STORED DATA:
------------------------------------------------------------
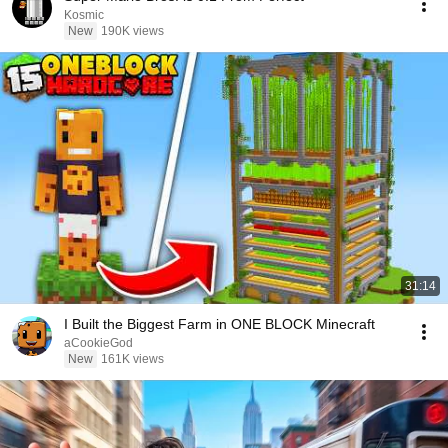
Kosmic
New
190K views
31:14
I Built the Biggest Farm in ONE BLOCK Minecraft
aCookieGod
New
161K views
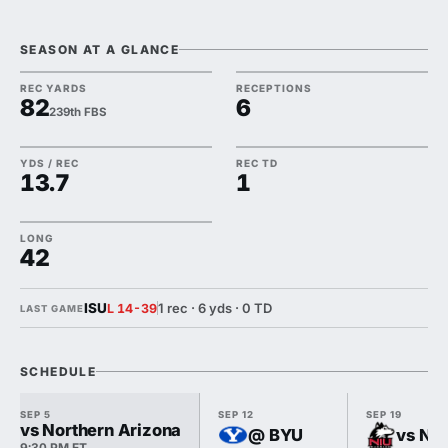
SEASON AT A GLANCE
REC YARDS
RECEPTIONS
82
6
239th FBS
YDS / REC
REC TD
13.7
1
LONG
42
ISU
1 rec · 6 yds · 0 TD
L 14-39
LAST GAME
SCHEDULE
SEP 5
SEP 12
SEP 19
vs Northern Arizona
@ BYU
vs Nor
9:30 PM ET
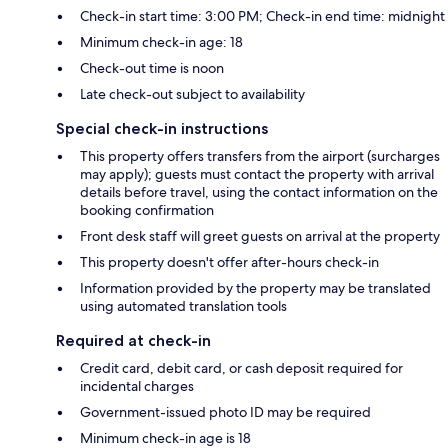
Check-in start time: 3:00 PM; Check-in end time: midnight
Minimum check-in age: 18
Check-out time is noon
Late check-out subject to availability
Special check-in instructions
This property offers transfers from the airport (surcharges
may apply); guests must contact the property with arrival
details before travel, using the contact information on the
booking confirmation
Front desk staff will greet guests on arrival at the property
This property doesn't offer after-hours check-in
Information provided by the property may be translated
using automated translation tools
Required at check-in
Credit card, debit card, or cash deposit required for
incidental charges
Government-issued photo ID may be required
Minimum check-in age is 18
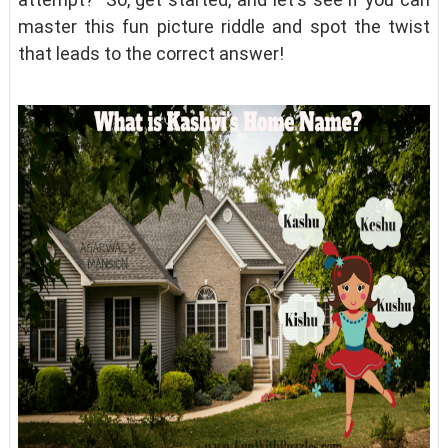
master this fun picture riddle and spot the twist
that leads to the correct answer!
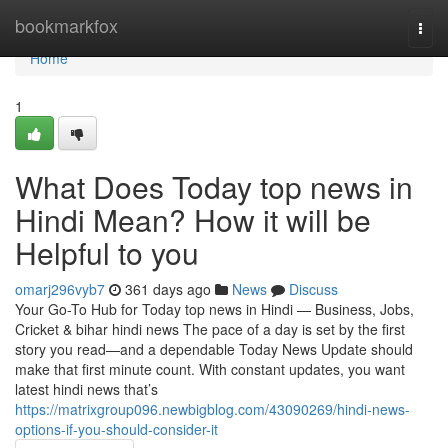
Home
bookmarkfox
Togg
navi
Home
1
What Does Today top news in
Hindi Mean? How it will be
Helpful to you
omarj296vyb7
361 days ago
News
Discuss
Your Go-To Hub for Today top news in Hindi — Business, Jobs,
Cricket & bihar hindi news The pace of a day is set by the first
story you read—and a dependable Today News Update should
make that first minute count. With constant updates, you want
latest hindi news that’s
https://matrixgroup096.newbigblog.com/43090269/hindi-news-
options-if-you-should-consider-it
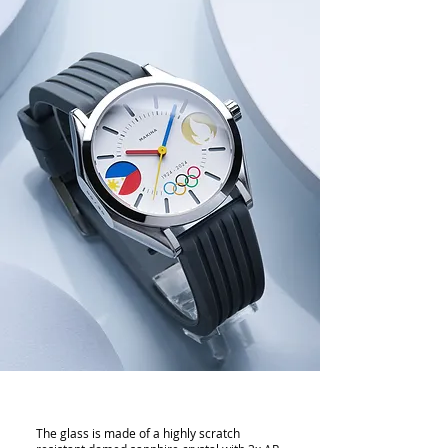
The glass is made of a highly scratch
------------------------------------------------------------
Quote the material word for word, dropping any images it holds.

SOLUTION TO THIS EXERCISE:
Kosmic
New
190K views
31:14
I Built the Biggest Farm in ONE BLOCK Minecraft
aCookieGod
New
161K views
SEASON AT A GLANCE
REC YARDS
RECEPTIONS
82
6
239th FBS
YDS / REC
REC TD
13.7
1
LONG
42
ISU
1 rec · 6 yds · 0 TD
L 14-39
LAST GAME
SCHEDULE
SEP 5
SEP 12
SEP 19
vs Northern Arizona
@ BYU
vs Nor
9:30 PM ET
Check-in start time: 3:00 PM; Check-in end time: midnight
Minimum check-in age: 18
Check-out time is noon
Late check-out subject to availability
Special check-in instructions
This property offers transfers from the airport (surcharges
may apply); guests must contact the property with arrival
details before travel, using the contact information on the
booking confirmation
Front desk staff will greet guests on arrival at the property
This property doesn't offer after-hours check-in
Information provided by the property may be translated
using automated translation tools
Required at check-in
Credit card, debit card, or cash deposit required for
incidental charges
Government-issued photo ID may be required
Minimum check-in age is 18
master this fun picture riddle and spot the twist
that leads to the correct answer!
Home
bookmarkfox
Togg
navi
Home
1
What Does Today top news in
Hindi Mean? How it will be
Helpful to you
omarj296vyb7
361 days ago
News
Discuss
Your Go-To Hub for Today top news in Hindi — Business, Jobs,
Cricket & bihar hindi news The pace of a day is set by the first
story you read—and a dependable Today News Update should
make that first minute count. With constant updates, you want
latest hindi news that’s
https://matrixgroup096.newbigblog.com/43090269/hindi-news-
options-if-you-should-consider-it
The glass is made of a highly scratch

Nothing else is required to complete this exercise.